Der vorliegende Verordnungsvorschlag ist mit dem Subsidiaritätsprinzip vereinbar. In Hinblick auf das Verhältnismäßigkeitsprinzip wird jedoch eine neuerliche Überprüfung angeregt.

 

 

B. Begründung

  1. Mit den vorliegenden Vorschlägen kommt die Europäische Kommission dem Ansinnen von zehn Mitgliedsstaaten - darunter auch Österreich - nach, zwischen diesen Staaten eine verstärkte Zusammenarbeit im Bereich des auf die Ehescheidung und Trennung ohne Auflösung des Ehebandes anzuwendenden Rechts zu begründen.
  2. Der Verordnungsvorschlag selbst orientiert sich weitgehend am letzten Entwurf der damaligen Präsidentschaft zur schlussendlich gescheiterten Rom III - Verordnung. Er enthält Bestimmungen zu dem auf die Ehescheidung und die Trennung ohne Auflösung des Ehebandes anzuwendenden Rechts. Demnach soll primär das Recht des Staates des (letzten) gemeinsamen Aufenthalts der Ehegatten maßgeblich sein. Die Gatten können aber auch eine Rechtswahl treffen. Diese Wahl ist aber beschränkt.

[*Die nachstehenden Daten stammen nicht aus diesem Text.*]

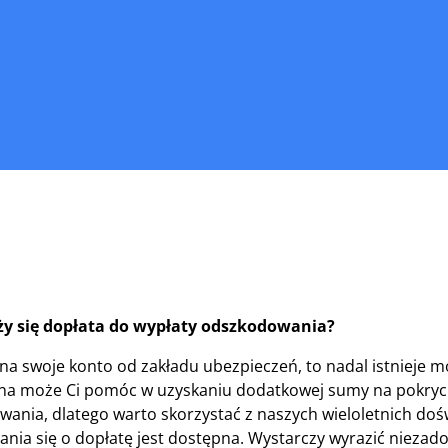
y się dopłata do wypłaty odszkodowania?
ś na swoje konto od zakładu ubezpieczeń, to nadal istnieje 
a może Ci pomóc w uzyskaniu dodatkowej sumy na pokryc
wania, dlatego warto skorzystać z naszych wieloletnich do
ania się o dopłatę jest dostępna. Wystarczy wyrazić niezad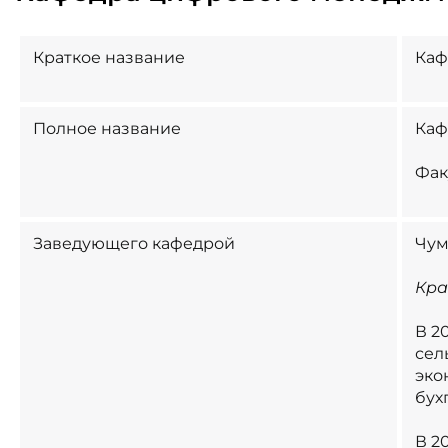
Краткое название
Каф
Полное название
Каф
Фак
Заведующего кафедрой
Чум
Кра
В 2
сел
эко
бух
В 2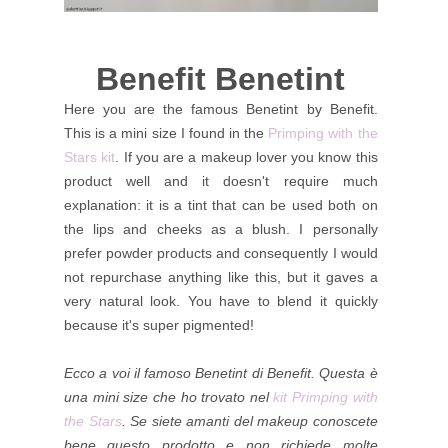
Benefit Benetint
Here you are the famous Benetint by Benefit.
This is a mini size I found in the
Primping with the
Stars kit
. If you are a makeup lover you know this
product well and it doesn't require much
explanation: it is a tint that can be used both on
the lips and cheeks as a blush. I personally
prefer powder products and consequently I would
not repurchase
anything like this, but it gaves a
very natural look. You have to blend it quickly
because it's super pigmented!
Ecco a voi il famoso Benetint di Benefit. Questa è
una mini size che ho trovato nel
kit Primping with
the Stars
. Se siete amanti del makeup conoscete
bene questo prodotto e non richiede molte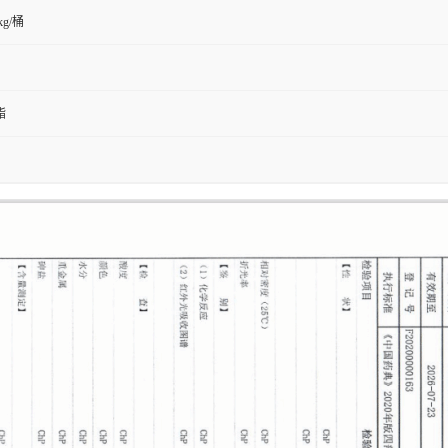
kg/桶
酯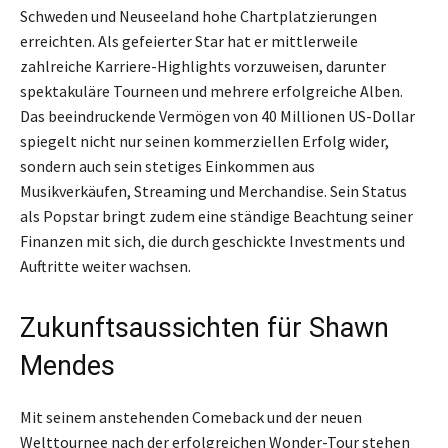
Schweden und Neuseeland hohe Chartplatzierungen
erreichten. Als gefeierter Star hat er mittlerweile
zahlreiche Karriere-Highlights vorzuweisen, darunter
spektakuläre Tourneen und mehrere erfolgreiche Alben.
Das beeindruckende Vermögen von 40 Millionen US-Dollar
spiegelt nicht nur seinen kommerziellen Erfolg wider,
sondern auch sein stetiges Einkommen aus
Musikverkäufen, Streaming und Merchandise. Sein Status
als Popstar bringt zudem eine ständige Beachtung seiner
Finanzen mit sich, die durch geschickte Investments und
Auftritte weiter wachsen.
Zukunftsaussichten für Shawn
Mendes
Mit seinem anstehenden Comeback und der neuen
Welttournee nach der erfolgreichen Wonder-Tour stehen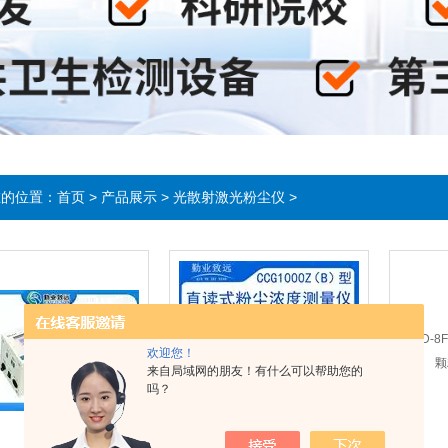
在的位置：
首页
>
产品展示
>
光散射激光粉尘仪
>
欢迎您！
来自局域网的朋友！有什么可以帮助您的
吗？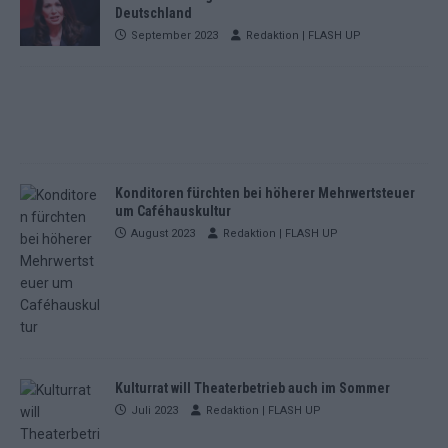
Deutschland
September 2023
Redaktion | FLASH UP
Konditoren fürchten bei höherer Mehrwertsteuer
um Caféhauskultur
August 2023
Redaktion | FLASH UP
Kulturrat will Theaterbetrieb auch im Sommer
Juli 2023
Redaktion | FLASH UP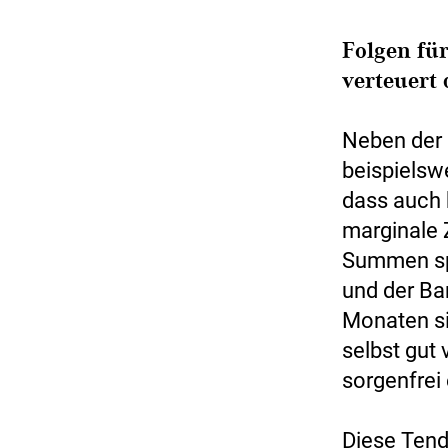
Folgen fü
verteuert
Neben der 
beispielsw
dass auch h
marginale 
Summen spü
und der Ba
Monaten si
selbst gut
sorgenfrei
Diese Tend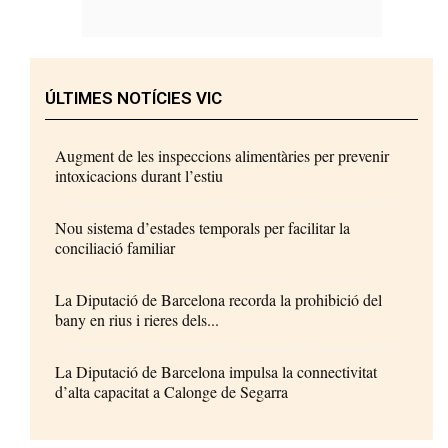
ÚLTIMES NOTÍCIES VIC
Augment de les inspeccions alimentàries per prevenir
intoxicacions durant l’estiu
Nou sistema d’estades temporals per facilitar la
conciliació familiar
La Diputació de Barcelona recorda la prohibició del
bany en rius i rieres dels...
La Diputació de Barcelona impulsa la connectivitat
d’alta capacitat a Calonge de Segarra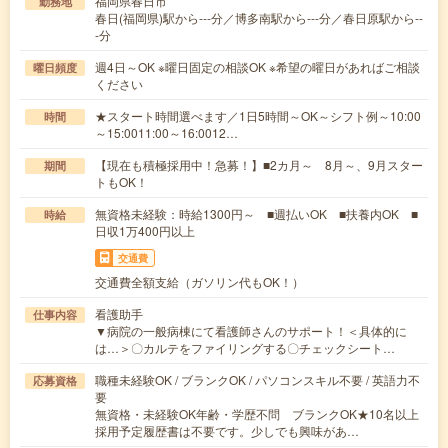
福岡県春日市
勤務地
春日(福岡県)駅から---分／博多南駅から---分／春日原駅から--
-分
週4日～OK ※曜日固定の相談OK ※希望の曜日があればご相談
曜日頻度
ください
★スタート時間選べます／1日5時間～OK～シフト例～10:00
時間
～15:0011:00～16:0012…
【現在も積極採用中！急募！】■2カ月～ 8月～、9月スター
期間
トもOK！
無資格未経験：時給1300円～ ■週払いOK ■扶養内OK ■
時給
日収1万400円以上
交通費
交通費全額支給（ガソリン代もOK！）
看護助手
仕事内容
▼病院の一般病棟にて看護師さんのサポート！＜具体的に
は…＞〇カルテをファイリングする〇チェックシート…
職種未経験OK / ブランクOK / パソコンスキル不要 / 英語力不
応募資格
要
無資格・未経験OK年齢・学歴不問 ブランクOK★10名以上
採用予定履歴書は不要です。少しでも興味があ…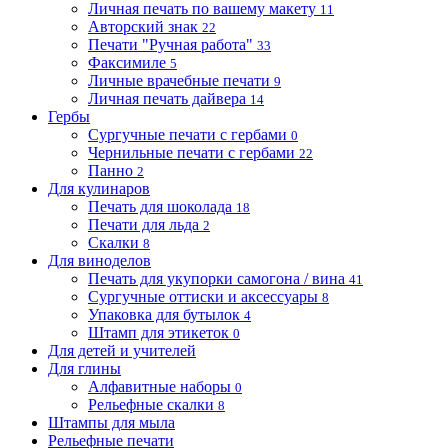
Личная печать по вашему макету
11
Авторский знак
22
Печати "Ручная работа"
33
Факсимиле
5
Личные врачебные печати
9
Личная печать дайвера
14
Гербы
Сургучные печати с гербами
0
Чернильные печати с гербами
22
Панно
2
Для кулинаров
Печать для шоколада
18
Печати для льда
2
Скалки
8
Для виноделов
Печать для укупорки самогона / вина
41
Сургучные оттиски и аксессуары
8
Упаковка для бутылок
4
Штамп для этикеток
0
Для детей и учителей
Для глины
Алфавитные наборы
0
Рельефные скалки
8
Штампы для мыла
Рельефные печати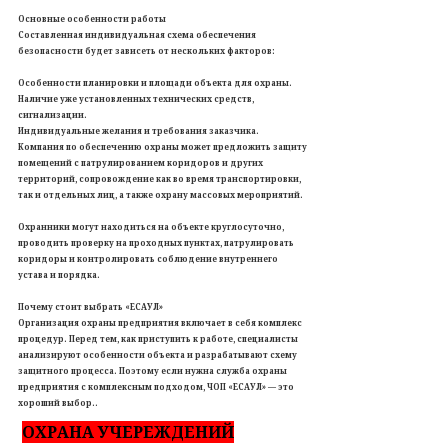
Основные особенности работы
Составленная индивидуальная схема обеспечения
безопасности будет зависеть от нескольких факторов:
Особенности планировки и площади объекта для охраны.
Наличие уже установленных технических средств,
сигнализации.
Индивидуальные желания и требования заказчика.
Компания по обеспечению охраны может предложить защиту
помещений с патрулированием коридоров и других
территорий, сопровождение как во время транспортировки,
так и отдельных лиц, а также охрану массовых мероприятий.
Охранники могут находиться на объекте круглосуточно,
проводить проверку на проходных пунктах, патрулировать
коридоры и контролировать соблюдение внутреннего
устава и порядка.
Почему стоит выбрать «ЕСАУЛ»
Организация охраны предприятия включает в себя комплекс
процедур. Перед тем, как приступить к работе, специалисты
анализируют особенности объекта и разрабатывают схему
защитного процесса. Поэтому если нужна служба охраны
предприятия с комплексным подходом, ЧОП «ЕСАУЛ» — это
хороший выбор..
ОХРАНА УЧЕРЕЖДЕНИЙ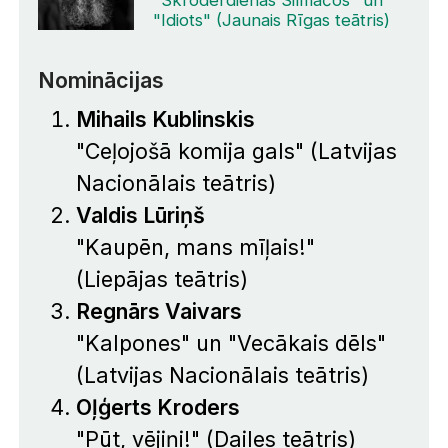
"Idiots" (Jaunais Rīgas teātris)
Nominācijas
Mihails Kublinskis
"Ceļojošā komija gals" (Latvijas
Nacionālais teātris)
Valdis Lūriņš
"Kaupēn, mans mīļais!"
(Liepājas teātris)
Regnārs Vaivars
"Kalpones" un "Vecākais dēls"
(Latvijas Nacionālais teātris)
Oļģerts Kroders
"Pūt, vējiņi!" (Dailes teātris)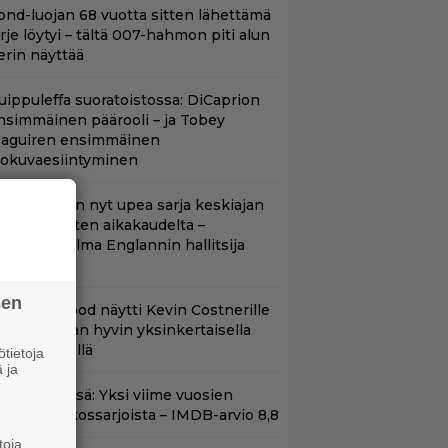
ond-luojan 68 vuotta sitten lähettämä
irje löytyi – tältä 007-hahmon piti alun
erin näyttää
uippuleffa suoratoistossa: DiCaprion
nsimmäinen päärooli – ja Tobey
aguiren ensimmäinen
lokuvaesiintyminen
etflixissä on nyt upea sarja keskiajan
uninkaallisten aikakaudelta –
eskiössä julma Englannin hallitsija
enrik VIII
sen
lint Eastwood näytti Kevin Costnerille
aapin paikan hyvin yksinkertaisella
oimenpiteellä
tietoja
 ja
t Netflixissä: Yksi viime vuosien
arhaista rikossarjoista – IMDB-arvio 8,8
toja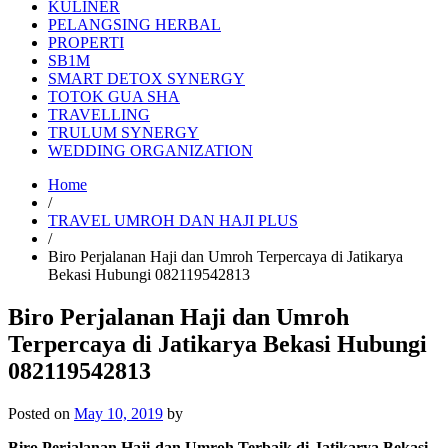
KULINER
PELANGSING HERBAL
PROPERTI
SB1M
SMART DETOX SYNERGY
TOTOK GUA SHA
TRAVELLING
TRULUM SYNERGY
WEDDING ORGANIZATION
Home
/
TRAVEL UMROH DAN HAJI PLUS
/
Biro Perjalanan Haji dan Umroh Terpercaya di Jatikarya
Bekasi Hubungi 082119542813
Biro Perjalanan Haji dan Umroh
Terpercaya di Jatikarya Bekasi Hubungi
082119542813
Posted on
May 10, 2019
by
Biro Perjalanan Haji dan Umroh Terbaik di Jatikarya Bekasi –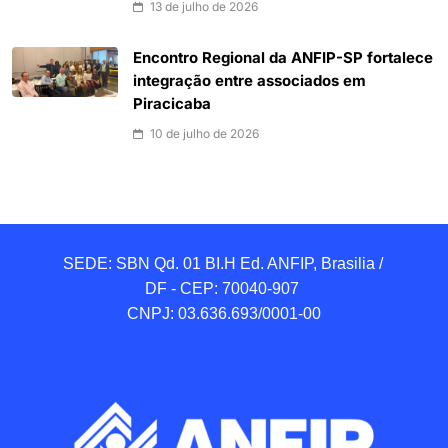
13 de julho de 2026
Encontro Regional da ANFIP-SP fortalece
integração entre associados em
Piracicaba
10 de julho de 2026
SEDE: SBN Qd. 01 BI.H Ed. ANFIP, Brasilia / 
DF - CEP: 70040-907 

CNPJ: 03.636.693/0001-00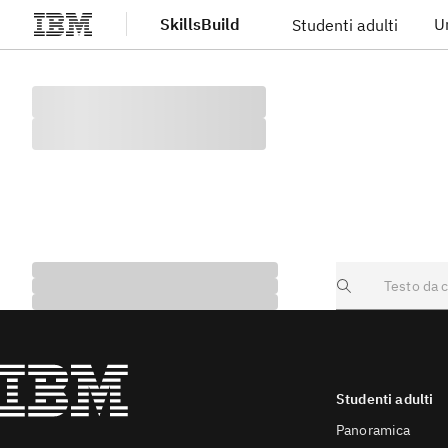
SkillsBuild
U
Studenti adulti
Vai al contenuto principale
Search
Studenti adulti
Panoramica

Sie können nur ein Recht wählen, zu dem sie einen engen Bezug haben.
  3. Der Verordnungsvorschlag ist aus Sicht des EU-Ausschusses des Bundesrates grundsätzlich zu begrüßen, da er zum Ziel hat, größere Berechenbarkeit herzustellen und den "Wettlauf zu den Gerichten" zu verhindern.
  4. Da die Verordnung Aspekte des internationalen Scheidungsrechts betrifft und sich in diesem Bereich Probleme ergeben, wäre eine Regelung auf nationaler Ebene nicht ausreichend, um diesen Problemen zu begegnen.
  5. Durch den Erlass einer Verordnung hat die Europäische Union außerdem die Möglichkeit, eine einheitliche Regelung in den beteiligten Mitgliedsstaaten herbeizuführen, was ohne deren Mitwirkung nicht in diesem Ausmaß möglich wäre.
  6. Ein Tätigwerden der Union erfüllt somit die beiden im Rahmen des Subsidiaritätsprinzips zu prüfenden Kriterien.
  7. Auf Grund der unmittelbaren Wirkung von Verordnungen verdrängt der vorliegende Vorschlag jedoch nach seinem Inkrafttreten in seinem Anwendungsbereich zur Gänze das nationale Recht.
  8. Alle Ehescheidungen oder Trennungen ohne Auflösung des Ehebandes mit internationalen Merkmalen fallen in den Anwendungsbereich der Verordnung. Somit auch jene, bei denen ein Bezug zu einem Recht eines Nicht-EU-Mitgliedsstaates besteht.
  9. Ausnahmen von der Anwendung der Bestimmungen der Verordnung sind nur in genau definierten Fällen möglich. In diesen Fällen handelt es sich insbesondere um so genannte ordre public Vorbehalte. Darunter sind Regelungen eines Drittstaats zu verstehen, die den fundamentalen Prinzipien unserer Rechtsordnung widersprechen.
  10. Der Zusammenhang zwischen diesen diversen Ausnahmebestimmungen (Art 3 Abs.1 sowie Art 5 und Art 7) bedarf noch einer genaueren Prüfung und Erläuterung, da die genaue Bedeutung und Abgrenzung dieser Regelungen nicht klar erscheinen. Dies ist insbesondere auch dadurch begründet, dass eine einheitliche Definition des gewöhnlichen Aufenthalts in der Verordnung fehlt.
  11. Es  sollte  insbesondere  in Hinblick auf die Anwendbarkeit des Rechts von Nicht-EU-Mitgliedsstaaten  geprüft  werden, ob die ordre public Klausel des Art 7 ausreichend ist, um die Anwendung eines Rechts zu verhindern, das mit den Grundwertungen des Rechts des zuständigen Gerichts unvereinbar ist.

 

 

II.

Der EU-Ausschuss des Bundesrates geht davon aus, dass die zuständigen Mitglieder der Bundesregierung im Rat die Stellungnahme gem. Pkt. I  der österreichischen Position bei Beratung und Entscheidung im Rat zu Grunde legen wird.

 

 

III.

Der EU-Ausschuss übergibt dem Präsidenten des Bundesrates diese Ausschussfeststellung gem. § 34 Abs. 6 GO-BR zur Veröffentlichung als Kommuniqué.

 

 

IV.

Der EU-Ausschuss ersucht den Präsidenten des Bundesrates,

  1. dieses Kommuniqué an den Nationalrat, an die österreichische Bundesregierung, an die Landtage, an die Verbindungsstelle der Bundesländer und an den Städte- und den Gemeindebund, sowie
  2. die unter Punkt I. beschlossene Stellungnahme an die Präsidenten des Europäischen Parlaments, des Rates, der Kommission, des Ausschusses der Regionen und an die COSAC bzw. IPEX zu übermitteln.